The school holds fortnightly line management meetings, where a predetermined agenda includes literacy for learning questioning. This addresses subject matter terminology and key questioning terms that students will need to understand. This has been supported with a high volume of class observations where language is always a focus.
The school has also shared data with the students. They know what level they are, where they should get to this year and what resources and support they can call on. Stickers in the classroom announce what students expect to learn this week, and at the start of each lesson they are encouraged to state what they want to achieve.

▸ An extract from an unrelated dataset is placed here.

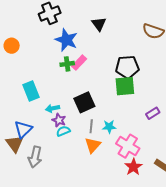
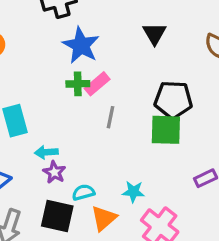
black triangle: (99, 24) -> (154, 34), moved
black square: (84, 102) -> (57, 216), moved, turned 30
gray line: (91, 126) -> (111, 117), moved
cyan semicircle: (63, 131) -> (83, 192), moved

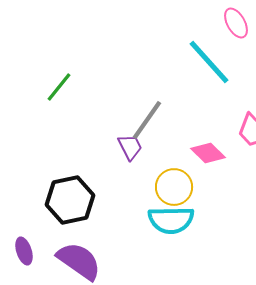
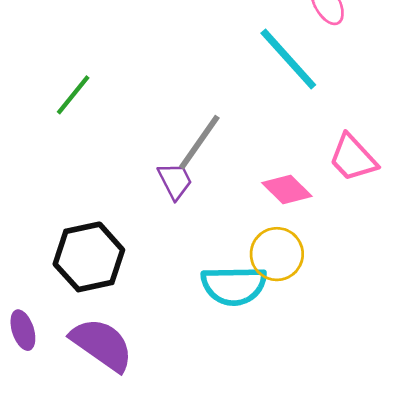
yellow circle: (174, 187) -> (277, 254), moved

Using the Performance Progress Indices as comparative progress measures
Our original goal at SZPAB was to find a data-driven method to explain below average achievement for our students and to investigate any link between literacy levels and performance in mathematics MAP tests. Consequently, we have been able to plan whole-school improvement strategies, as well as individual student interventions to achieve higher student attainment.
As a by-product of our investigation, we have inadvertently provided ourselves with a Performance Progress Index for judging MAP scores against CAT4 that could very well be used to compare performance within grade levels, across grade levels or across schools.
The beauty of our Performance Progress Index is that it does not discriminate against a school’s ability intake. In other words, student progress in a school with an average ability intake can be directly compared with students’ progress in a school with a high ability or lower ability intake.
And finally …
Further interrogation of our data will follow and we intend to refine our Performance Progress Index, both to measure progress and identify individual interventions.
The methodology is a little untidy, refinements are needed and we have made some assumptions, but the benefits of the linkage between attainment and cognitive ability provided by MAP and CAT4 data tools, are already being seen at Sheikh Zayed Private Academy for Boys.